# New signature ^^



## chibibaka (Feb 25, 2007)

Rate and comment please ^^(this signature was for another forum)


----------



## shaunj66 (Feb 25, 2007)

Quite nice. I like the text in the top left, but some aliasing around the border wouldn't go amiss!


----------



## [M]artin (Feb 25, 2007)

Shaweet.


----------



## Jax (Feb 25, 2007)

Awesome!
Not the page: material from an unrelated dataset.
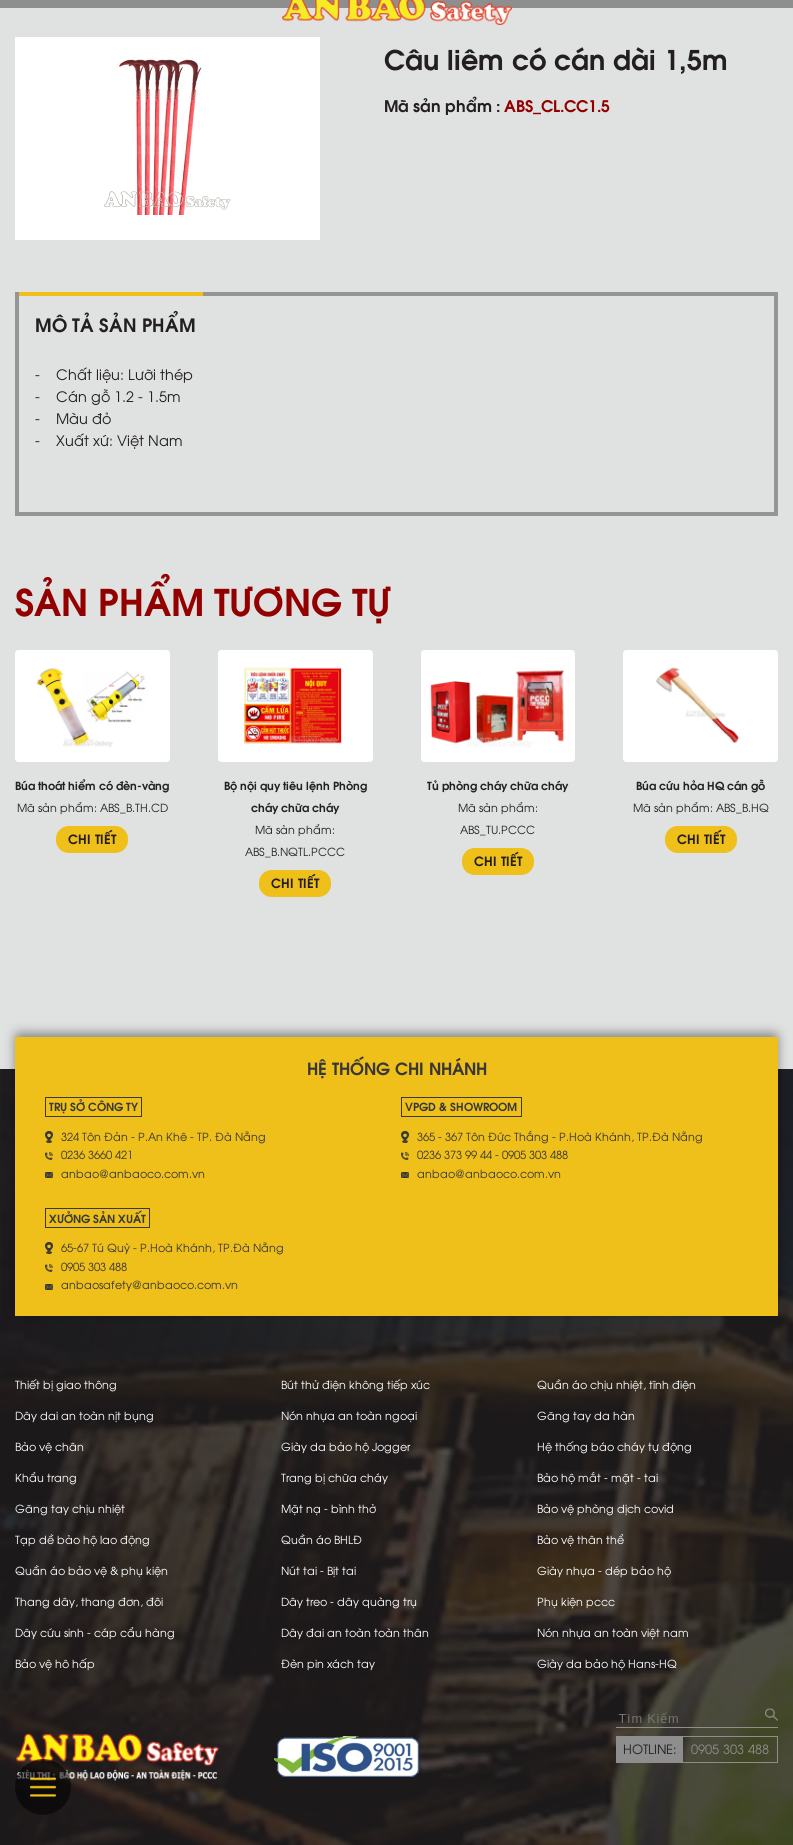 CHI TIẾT (92, 838)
Who's that?


----------



## -EX- (Feb 25, 2007)

Hector from Castlevania - Curse of Darkness for PS2.


----------



## chibibaka (Feb 25, 2007)

Cant really remember but he was from castlevania thats all I know.

edit aws the limit is 50kb >


----------



## Timo710 (Feb 27, 2007)

Please post a thread if you don't have a lot to tell about your sig.
I have tried to make a Official Sig and Ava Topic, I was hoping to make this subforum better.Please help me by just posting all your sigs in this topic :
http://gbatemp.net/index.php?showtopic=44830

Btw Nice sig, needs a different border though.


----------



## Psyfira (Feb 27, 2007)

QUOTE(Timo710 @ Feb 27 2007 said:


> Please post a thread if you don't have a lot to tell about your sig.


He asked for feedback, so a separate thread makes sense 
	

	
	
		
		

		
		
	


	




 Thing is, it totally kicks ass so there's not much for us to say to critque it


----------



## chibibaka (Mar 8, 2007)

late reply but i dont really like the whole 3px borders >>..... unique borders are better to me =/


----------